Sin embargo, lo que -lamentablemente- encontramos nosotros es la puerta cerrada, así que nos tenemos que conformar con fotografiar su espectacular planta desde el exterior.

Ligeramente decepcionados por nuestra mala suerte continuamos camino hacia la parte ‘natural’ del viaje adentrándonos en el camino que conduce a la Selva de Oza. La carretera va estrechándose poco a poco hasta convertirse en un estrecho camino vagamente asfaltado pero que nos introduce en pleno Pirineo.

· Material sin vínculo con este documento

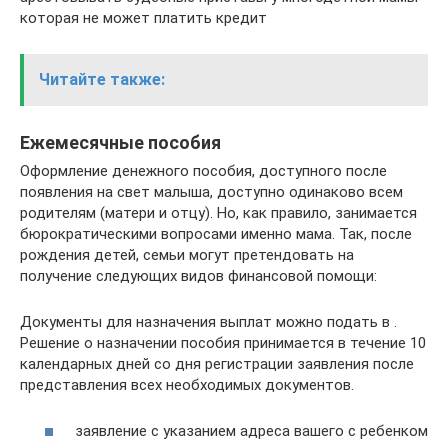
которая не может платить кредит
Читайте также:
Ежемесячные пособия
Оформление денежного пособия, доступного после
появления на свет малыша, доступно одинаково всем
родителям (матери и отцу). Но, как правило, занимается
бюрократическими вопросами именно мама. Так, после
рождения детей, семьи могут претендовать на
получение следующих видов финансовой помощи:
Документы для назначения выплат можно подать в .
Решение о назначении пособия принимается в течение 10
календарных дней со дня регистрации заявления после
представления всех необходимых документов.
заявление с указанием адреса вашего с ребенком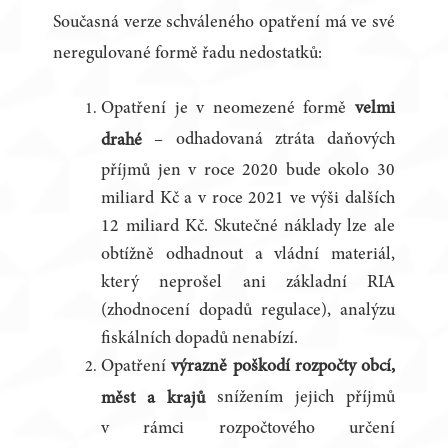
Současná verze schváleného opatření má ve své
neregulované formě řadu nedostatků:
Opatření je v neomezené formě
velmi
– odhadovaná ztráta daňových
drahé
příjmů jen v roce 2020 bude okolo 30
miliard Kč a v roce 2021 ve výši dalších
12 miliard Kč. Skutečné náklady lze ale
obtížně odhadnout a vládní materiál,
který neprošel ani základní RIA
(zhodnocení dopadů regulace), analýzu
fiskálních dopadů nenabízí.
Opatření
výrazně poškodí rozpočty obcí,
snížením jejich příjmů
měst a krajů
v rámci rozpočtového určení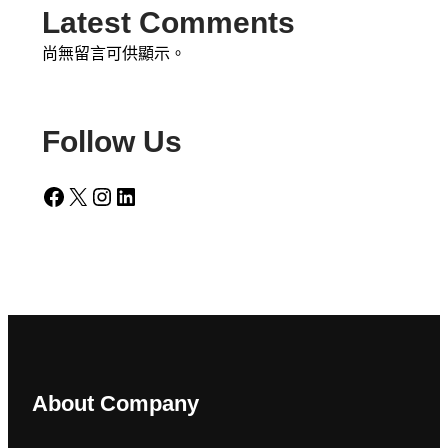
Latest Comments
尚無留言可供顯示。
Follow Us
Facebook
X
Instagram
LinkedIn
About Company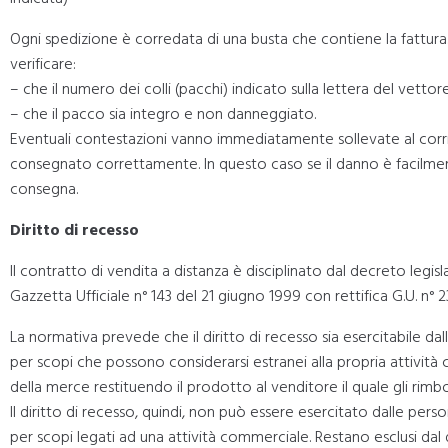
Ogni spedizione è corredata di una busta che contiene la fattura. 
verificare:
– che il numero dei colli (pacchi) indicato sulla lettera del vett
– che il pacco sia integro e non danneggiato.
Eventuali contestazioni vanno immediatamente sollevate al corrie
consegnato correttamente. In questo caso se il danno è facilmente 
consegna.
Diritto di recesso
Il contratto di vendita a distanza è disciplinato dal decreto legis
Gazzetta Ufficiale n° 143 del 21 giugno 1999 con rettifica G.U. n°
La normativa prevede che il diritto di recesso sia esercitabile d
per scopi che possono considerarsi estranei alla propria attivit
della merce restituendo il prodotto al venditore il quale gli rimbo
Il diritto di recesso, quindi, non può essere esercitato dalle per
per scopi legati ad una attività commerciale. Restano esclusi dal d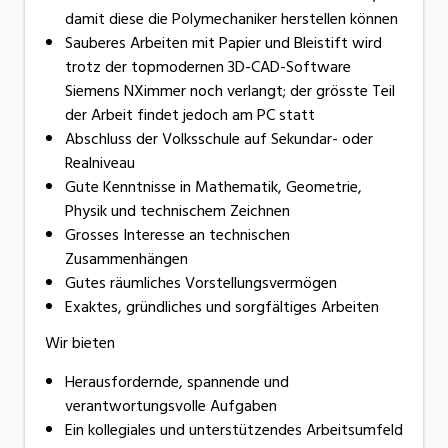
damit diese die Polymechaniker herstellen können
Sauberes Arbeiten mit Papier und Bleistift wird
trotz der topmodernen 3D-CAD-Software
Siemens NXimmer noch verlangt; der grösste Teil
der Arbeit findet jedoch am PC statt
Abschluss der Volksschule auf Sekundar- oder
Realniveau
Gute Kenntnisse in Mathematik, Geometrie,
Physik und technischem Zeichnen
Grosses Interesse an technischen
Zusammenhängen
Gutes räumliches Vorstellungsvermögen
Exaktes, gründliches und sorgfältiges Arbeiten
Wir bieten
Herausfordernde, spannende und
verantwortungsvolle Aufgaben
Ein kollegiales und unterstützendes Arbeitsumfeld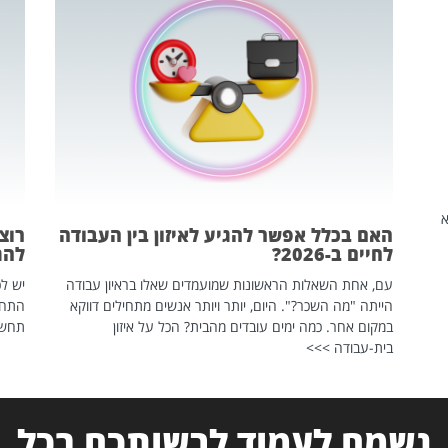
שהיא
האם בכלל אפשר להגיע לאיזון בין העבודה
רוצ
לחיים ב-2026?
להת
עם, אחת השאלות הראשונות שמועמדים שאלו בראיון עבודה
יש לכ
הייתה "מה השכר?". היום, יותר ויותר אנשים מתחילים דווקא
התחל
במקום אחר. כמה ימים עובדים מהבית? הכל על איזון
תחשפ
בית-עבודה >>>
נשמח לעמוד לרשותכם בכל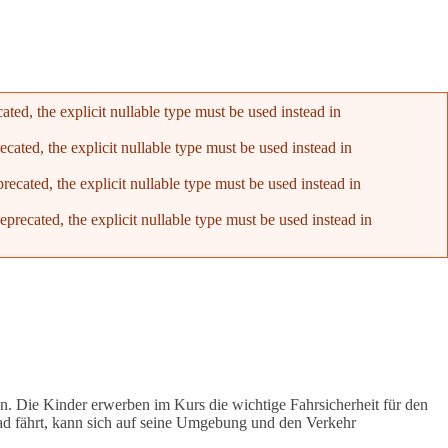
ed, the explicit nullable type must be used instead in
ated, the explicit nullable type must be used instead in
cated, the explicit nullable type must be used instead in
recated, the explicit nullable type must be used instead in
n. Die Kinder erwerben im Kurs die wichtige Fahrsicherheit für den
Rad fährt, kann sich auf seine Umgebung und den Verkehr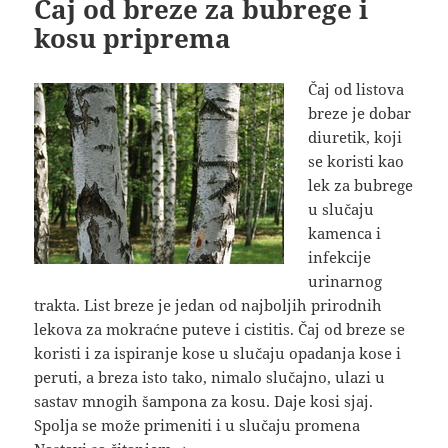
Čaj od breze za bubrege i
kosu priprema
Čaj od listova
breze je dobar
diuretik, koji
se koristi kao
lek za bubrege
u slučaju
kamenca i
infekcije
urinarnog
trakta. List breze je jedan od najboljih prirodnih
lekova za mokraćne puteve i cistitis. Čaj od breze se
koristi i za ispiranje kose u slučaju opadanja kose i
peruti, a breza isto tako, nimalo slučajno, ulazi u
sastav mnogih šampona za kosu. Daje kosi sjaj.
Spolja se može primeniti i u slučaju promena
Čaj od breze za bubrege i kosu pripr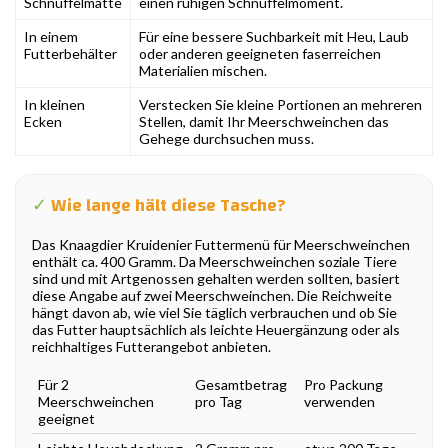
Schnüffelmatte
einen ruhigen Schnüffelmoment.
In einem
Für eine bessere Suchbarkeit mit Heu, Laub
Futterbehälter
oder anderen geeigneten faserreichen
Materialien mischen.
In kleinen
Verstecken Sie kleine Portionen an mehreren
Ecken
Stellen, damit Ihr Meerschweinchen das
Gehege durchsuchen muss.
✓
Wie lange hält diese Tasche?
Das Knaagdier Kruidenier Futtermenü für Meerschweinchen
enthält ca. 400 Gramm. Da Meerschweinchen soziale Tiere
sind und mit Artgenossen gehalten werden sollten, basiert
diese Angabe auf zwei Meerschweinchen. Die Reichweite
hängt davon ab, wie viel Sie täglich verbrauchen und ob Sie
das Futter hauptsächlich als leichte Heuergänzung oder als
reichhaltiges Futterangebot anbieten.
Für 2
Gesamtbetrag
Pro Packung
Meerschweinchen
pro Tag
verwenden
geeignet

Resulta inevitable parar al pasar ante la Boca del Infierno, espectacular barranco que discurre a escasos metros de la carretera, y que, además de su innata belleza, cuenta con gran popularidad entre los amantes del barranquismo. De hecho mientras la estamos fotografiando podemos apreciar un pequeño grupo que se mueve por las ‘paredes’ como pez en el agua.

Resulta imposible evitar el recuerdo de las gargantas extremeñas que visitamos apenas unos meses atrás aunque ésta las supera en altura. Continuamos remontando el estrecho camino que nos conduce a lo que años atrás fuera el camping de la Selva de Oza, ahora abandonado a su suerte y con las vacas como únicas habitantes.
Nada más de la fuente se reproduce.